According to analyst S&P Global Platts, green hydrogen can be produced in the hydropower-rich US Northwest at today’s prices for $4.02/kg, which with a hydrogen tax credit of $3/kg would give a production price of $1.02/kg.

Chart showing calculations behind ICF's note. Photo: ICF International

A green hydrogen CCGT power plant could also be the lowest-cost form of dispatchable clean energy in the US by 2030, with better economics than wind and solar plus batteries, and even gas-fired power plants fitted with carbon capture and storage.

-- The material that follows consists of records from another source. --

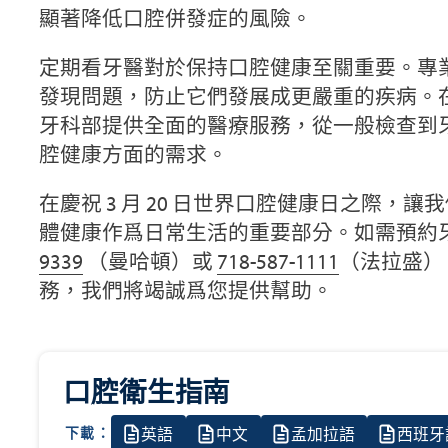
顯著降低口腔併發症的風險。
定期看牙醫對於保持口腔健康至關重要。專
發現問題，防止它們發展成更嚴重的疾病。
牙科部提供全面的醫療服務，從一般檢查到
腔健康方面的需求。
在慶祝 3 月 20 日世界口腔健康日之際，
體健康作爲日常生活的重要部分。如需預約
9339
（曼哈頓）或
718-587-1111
（法拉盛）
務，我們將竭誠爲您提供幫助。
口腔衛生指南
英語
中文
孟加拉語
西班牙
下載：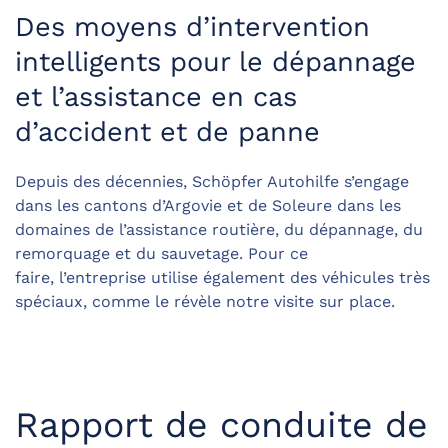
Des moyens d’intervention
intelligents pour le dépannage
et l’assistance en cas
d’accident et de panne
Depuis des décennies, Schöpfer Autohilfe s’engage
dans les cantons d’Argovie et de Soleure dans les
domaines de l’assistance routière, du dépannage, du
remorquage et du sauvetage. Pour ce
faire, l’entreprise utilise également des véhicules très
spéciaux, comme le révèle notre visite sur place.
Rapport de conduite de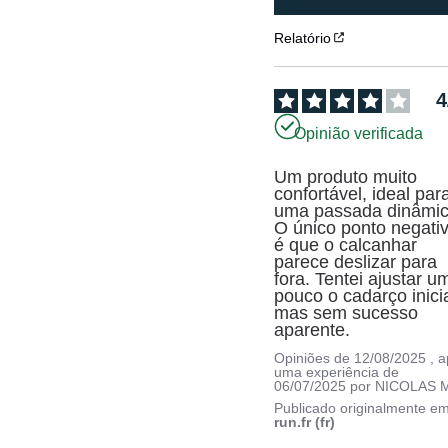
Relatório
4
Opinião verificada
Um produto muito 
confortável, ideal para
uma passada dinâmica
O único ponto negativ
é que o calcanhar 
parece deslizar para 
fora. Tentei ajustar um
pouco o cadarço inicial
mas sem sucesso 
aparente.
Opiniões de
12/08/2025
, 
uma experiência de
06/07/2025
por
NICOLAS 
Publicado originalmente e
run.fr (fr)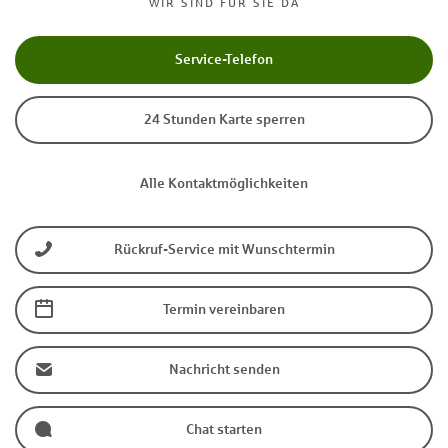
WIR SIND FÜR SIE DA
Service-Telefon
24 Stunden Karte sperren
Alle Kontaktmöglichkeiten
Rückruf-Service mit Wunschtermin
Termin vereinbaren
Nachricht senden
Chat starten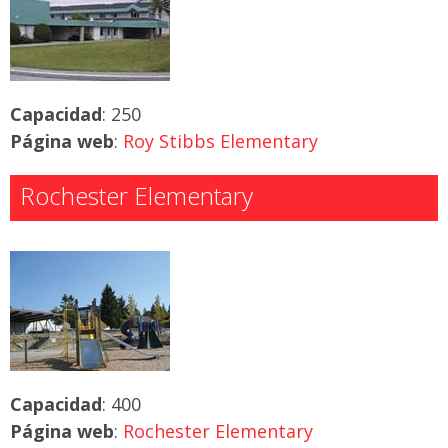
Capacidad
: 250
Página web
:
Roy Stibbs Elementary
Rochester Elementary
Capacidad
: 400
Página web
:
Rochester Elementary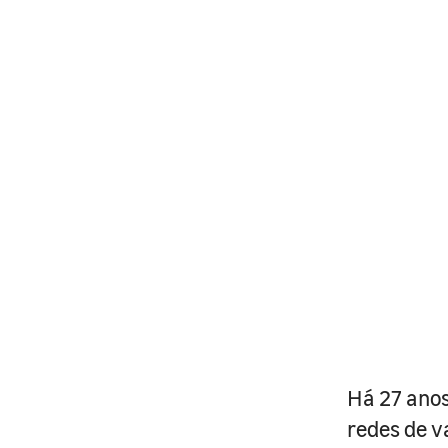
Há 27 anos
redes de v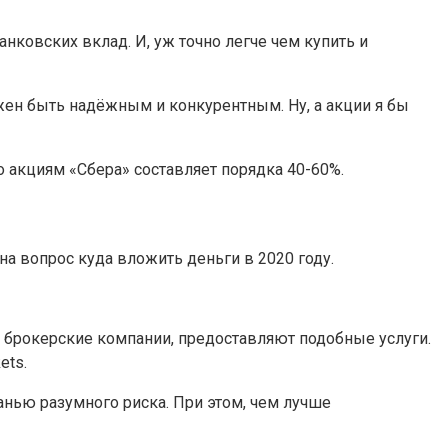
нковских вклад. И, уж точно легче чем купить и
жен быть надёжным и конкурентным. Ну, а акции я бы
о акциям «Сбера» составляет порядка 40-60%.
а вопрос куда вложить деньги в 2020 году.
е брокерские компании, предоставляют подобные услуги.
ets.
анью разумного риска. При этом, чем лучше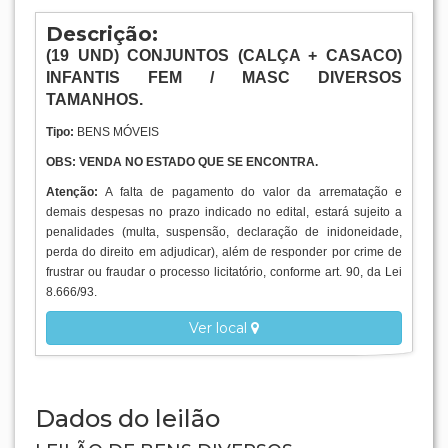
Descrição:
(19
UND
) CONJUNTOS (CALÇA + CASACO)
INFANTIS FEM / MASC DIVERSOS
TAMANHOS.
Tipo:
BENS MÓVEIS
OBS: VENDA NO ESTADO QUE SE ENCONTRA.
Atenção:
A falta de pagamento do valor da arrematação e
demais despesas no prazo indicado no edital, estará sujeito a
penalidades (multa, suspensão, declaração de inidoneidade,
perda do direito em adjudicar), além de responder por crime de
frustrar ou fraudar o processo licitatório, conforme art. 90, da Lei
8.666/93.
Ver local
Dados do leilão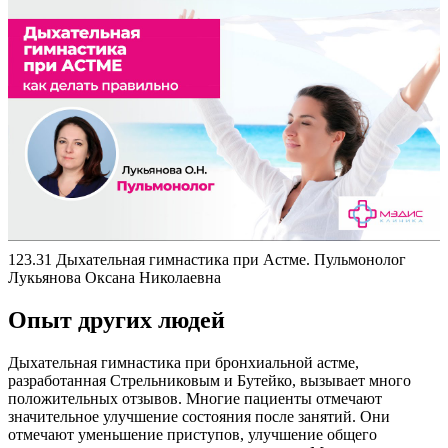
123.31 Дыхательная гимнастика при Астме. Пульмонолог
Лукьянова Оксана Николаевна
Опыт других людей
Дыхательная гимнастика при бронхиальной астме,
разработанная Стрельниковым и Бутейко, вызывает много
положительных отзывов. Многие пациенты отмечают
значительное улучшение состояния после занятий. Они
отмечают уменьшение приступов, улучшение общего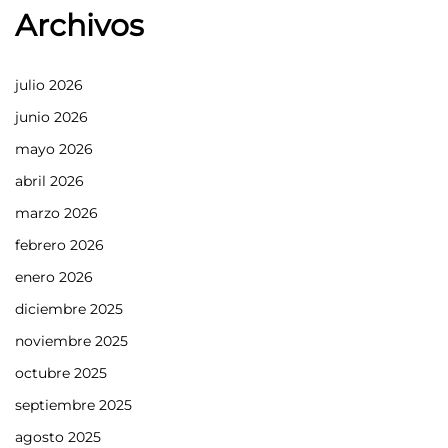
Archivos
julio 2026
junio 2026
mayo 2026
abril 2026
marzo 2026
febrero 2026
enero 2026
diciembre 2025
noviembre 2025
octubre 2025
septiembre 2025
agosto 2025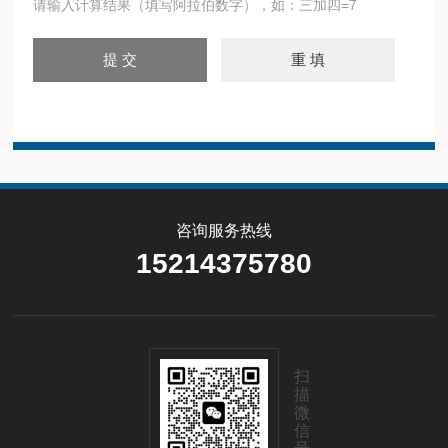
请输入计算结果（填写阿拉伯数字），如：三加四=7
咨询服务热线
15214375780
扫
描
微
信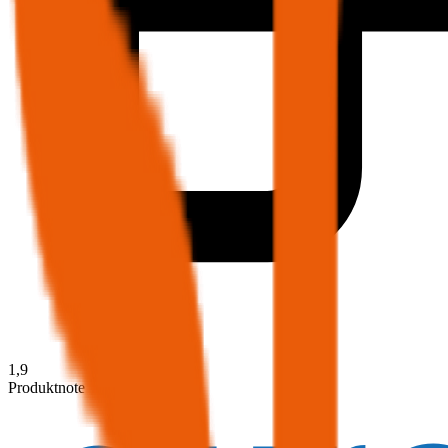
1,9
Produktnote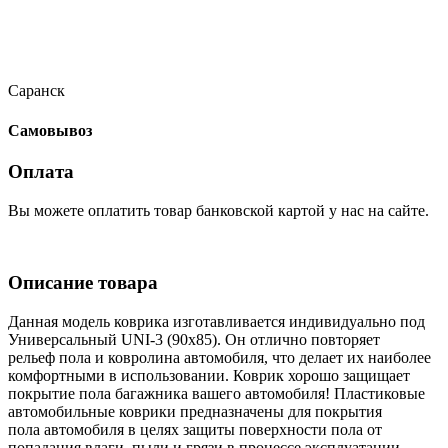
Саранск
Самовывоз
Оплата
Вы можете оплатить товар банковской картой у нас на сайте.
Описание товара
Данная модель коврика изготавливается индивидуально под
Универсальный UNI-3 (90x85). Он отлично повторяет
рельеф пола и ковролина автомобиля, что делает их наиболее
комфортными в использовании. Коврик хорошо защищает
покрытие пола багажника вашего автомобиля! Пластиковые
автомобильные коврики предназначены для покрытия
пола автомобиля в целях защиты поверхности пола от
попадания влаги, пыли и грязи в процессе эксплуатации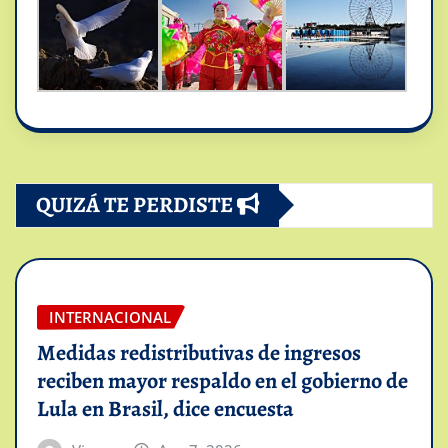
QUIZÁ TE PERDISTE
INTERNACIONAL
Medidas redistributivas de ingresos
reciben mayor respaldo en el gobierno de
Lula en Brasil, dice encuesta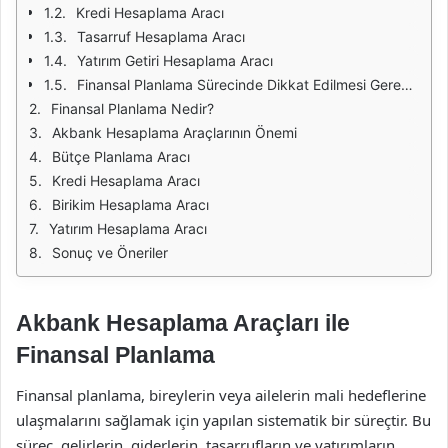
Kredi Hesaplama Aracı
Tasarruf Hesaplama Aracı
Yatırım Getiri Hesaplama Aracı
Finansal Planlama Sürecinde Dikkat Edilmesi Gerekenler
Finansal Planlama Nedir?
Akbank Hesaplama Araçlarının Önemi
Bütçe Planlama Aracı
Kredi Hesaplama Aracı
Birikim Hesaplama Aracı
Yatırım Hesaplama Aracı
Sonuç ve Öneriler
Akbank Hesaplama Araçları ile
Finansal Planlama
Finansal planlama, bireylerin veya ailelerin mali hedeflerine
ulaşmalarını sağlamak için yapılan sistematik bir süreçtir. Bu
süreç, gelirlerin, giderlerin, tasarrufların ve yatırımların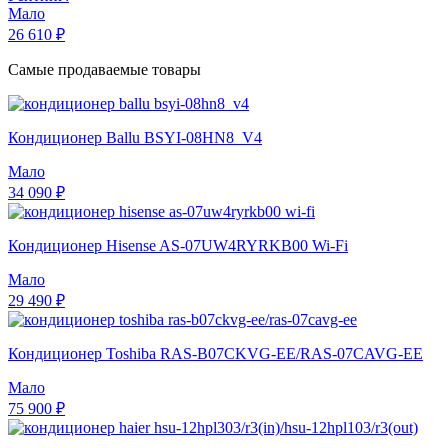
Мало
26 610 ₽
Самые продаваемые товары
Кондиционер Ballu BSYI-08HN8_V4
Мало
34 090 ₽
Кондиционер Hisense AS-07UW4RYRKB00 Wi-Fi
Мало
29 490 ₽
Кондиционер Toshiba RAS-B07CKVG-EE/RAS-07CAVG-EE
Мало
75 900 ₽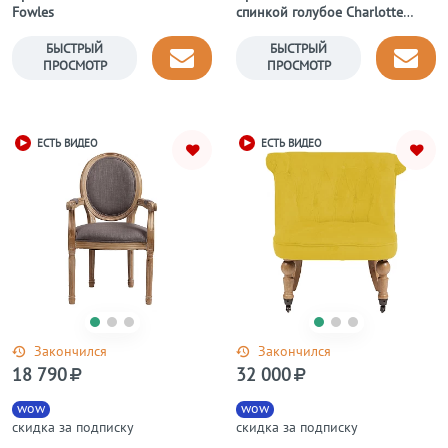
Fowles
спинкой голубое Charlotte
Bronte
БЫСТРЫЙ
БЫСТРЫЙ
ПРОСМОТР
ПРОСМОТР
ЕСТЬ ВИДЕО
ЕСТЬ ВИДЕО
Закончился
Закончился
18 790
32 000
wow
wow
скидка за подписку
скидка за подписку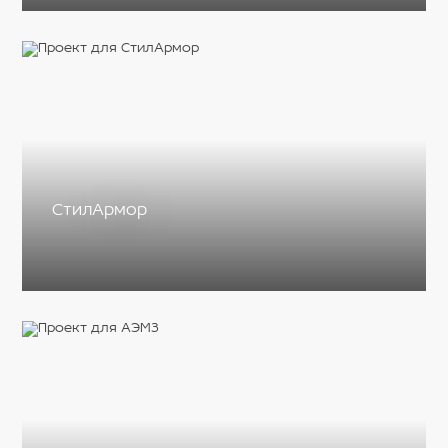
СтилАрмор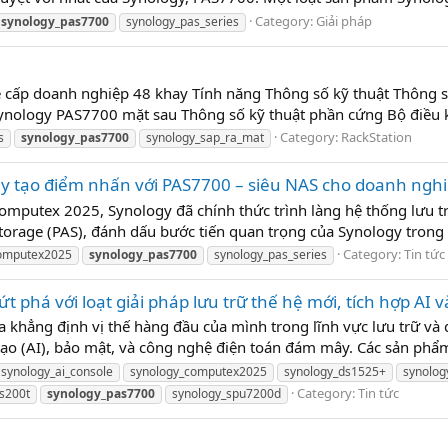
Category:
Giải pháp
synology_pas7700
synology_pas_series
 cấp doanh nghiệp 48 khay Tính năng Thông số kỹ thuật Thông 
ology PAS7700 mặt sau Thông số kỹ thuật phần cứng Bộ điều k
Category:
RackStation
s
synology_pas7700
synology_sap_ra_mat
y tạo điểm nhấn với PAS7700 – siêu NAS cho doanh ngh
omputex 2025, Synology đã chính thức trình làng hệ thống lưu 
torage (PAS), đánh dấu bước tiến quan trọng của Synology trong v
Category:
Tin tức
computex2025
synology_pas7700
synology_pas_series
 phá với loạt giải pháp lưu trữ thế hệ mới, tích hợp AI 
khẳng định vị thế hàng đầu của mình trong lĩnh vực lưu trữ và 
ân tạo (AI), bảo mật, và công nghệ điện toán đám mây. Các sản phẩ
synology_ai_console
synology_computex2025
synology_ds1525+
synolog
Category:
Tin tức
fs200t
synology_pas7700
synology_spu7200d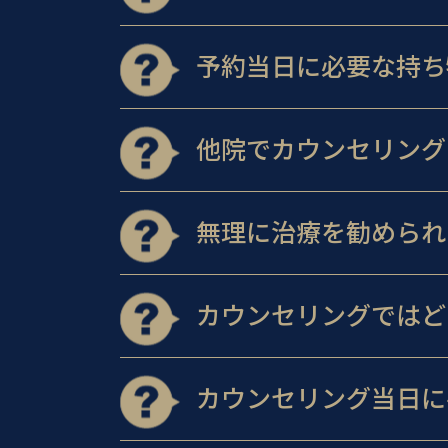
予約当日に必要な持ち
他院でカウンセリング
無理に治療を勧められ
カウンセリングではど
カウンセリング当日に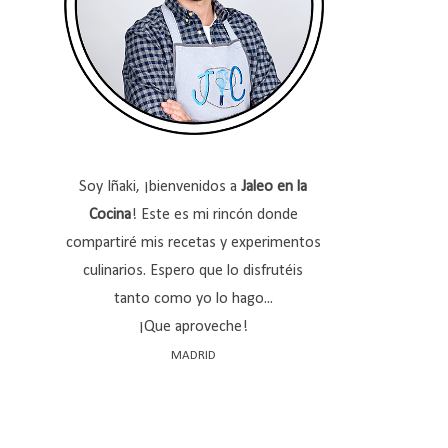
Soy Iñaki, ¡bienvenidos a
Jaleo en la
Cocina
! Este es mi rincón donde
compartiré mis recetas y experimentos
culinarios. Espero que lo disfrutéis
tanto como yo lo hago...
¡Que aproveche!
MADRID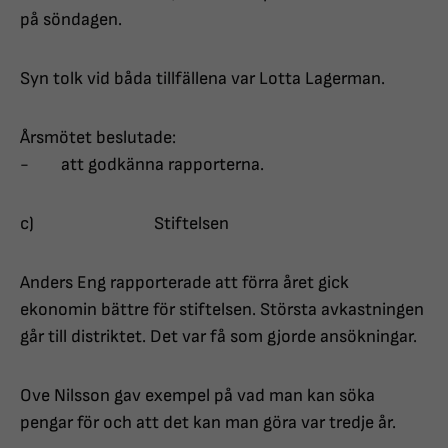
på söndagen.
Syn tolk vid båda tillfällena var Lotta Lagerman.
Årsmötet beslutade:
- att godkänna rapporterna.
c) Stiftelsen
Anders Eng rapporterade att förra året gick
ekonomin bättre för stiftelsen. Största avkastningen
går till distriktet. Det var få som gjorde ansökningar.
Ove Nilsson gav exempel på vad man kan söka
pengar för och att det kan man göra var tredje år.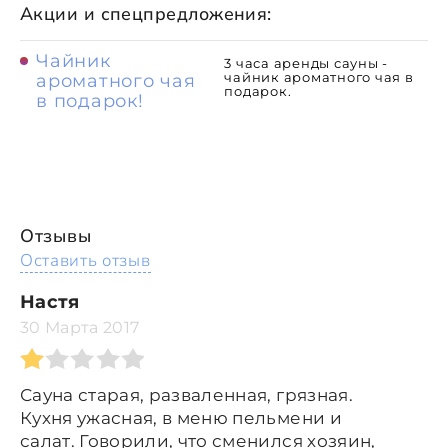
Акции и спецпредложения:
Чайник
3 часа аренды сауны -
чайник ароматного чая в
ароматного чая
подарок.
в подарок!
Отзывы
Оставить отзыв
Настя
30 Марта 2017
Сауна старая, разваленная, грязная.
Кухня ужасная, в меню пельмени и
салат. Говорили, что сменился хозяин,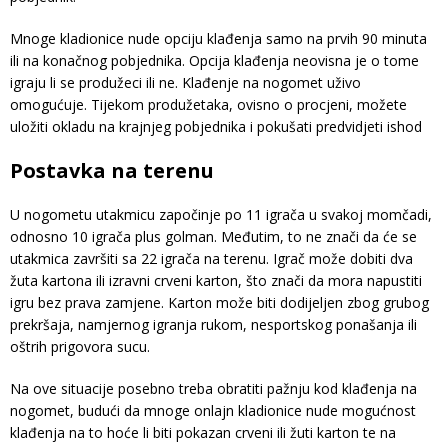
Mnoge kladionice nude opciju klađenja samo na prvih 90 minuta
ili na konačnog pobjednika. Opcija klađenja neovisna je o tome
igraju li se produžeci ili ne. Klađenje na nogomet uživo
omogućuje. Tijekom produžetaka, ovisno o procjeni, možete
uložiti okladu na krajnjeg pobjednika i pokušati predvidjeti ishod
Postavka na terenu
U nogometu utakmicu započinje po 11 igrača u svakoj momčadi,
odnosno 10 igrača plus golman. Međutim, to ne znači da će se
utakmica završiti sa 22 igrača na terenu. Igrač može dobiti dva
žuta kartona ili izravni crveni karton, što znači da mora napustiti
igru bez prava zamjene. Karton može biti dodijeljen zbog grubog
prekršaja, namjernog igranja rukom, nesportskog ponašanja ili
oštrih prigovora sucu.
Na ove situacije posebno treba obratiti pažnju kod klađenja na
nogomet, budući da mnoge onlajn kladionice nude mogućnost
klađenja na to hoće li biti pokazan crveni ili žuti karton te na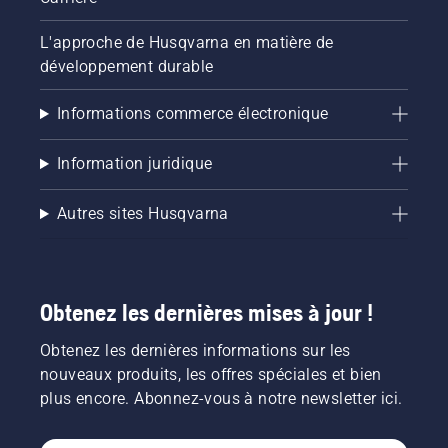
L'approche de Husqvarna en matière de
développement durable
Informations commerce électronique
Information juridique
Autres sites Husqvarna
Obtenez les dernières mises à jour !
Obtenez les dernières informations sur les
nouveaux produits, les offres spéciales et bien
plus encore. Abonnez-vous à notre newsletter ici.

The ICF note continues: “With prices above $3/kg, however, green hydrogen-powered CCGTs will have higher LCOEs than new gas-powered CCGTs. The cost premium might not be prohibitive in regions with strong clean electricity mandates; firm capacity will be needed to meet the mandates, and additional development of unabated gas power generators is unlikely. In regions without such policies, green hydrogen facilities may still be viable despite the premium, as LSEs [load-serving entities] with ESG [environmental, social and governance] goals may be willing to pay it to ensure reliability.”

ICF made Its calculations comparing a 600MW CCGT facility running at an average capacity factor of 50% using both green hydrogen and unabated (and abated) natural gas.

However, it adds that such a large renewable H2 power plant would soak up around $5.8bn in hydrogen tax credits alone over the 10-year period allowed by the IRA.

There would also be question marks over whether making green hydrogen from wind or solar power for dispatchable power production would be a good use of renewable energy. Converting wind or solar electricity to green hydrogen using an electrolyser and then burning that H2 in a gas turbine results in energy losses of about 70%. In other words, for every 100MWh of renewable energy inputted into such a set-up, only 30MWh would come out of the other end — a very inefficient use of valuable green power.

“This diversion of renewables reduces the amount of fossil fuels that could be directly replaced, along with corresponding reductions in CO2 emissions,” says US non-profit organisation, Clean Energy Group.

ICF is careful throughout its analysis to use the word “could” when referring to green hydrogen power production — a chart attached to its note shows (see above) shows forecasts for LCOE prices in 2030 as a range, so renewable H2 could also work out to be the most expensive form of clean dispatchable power.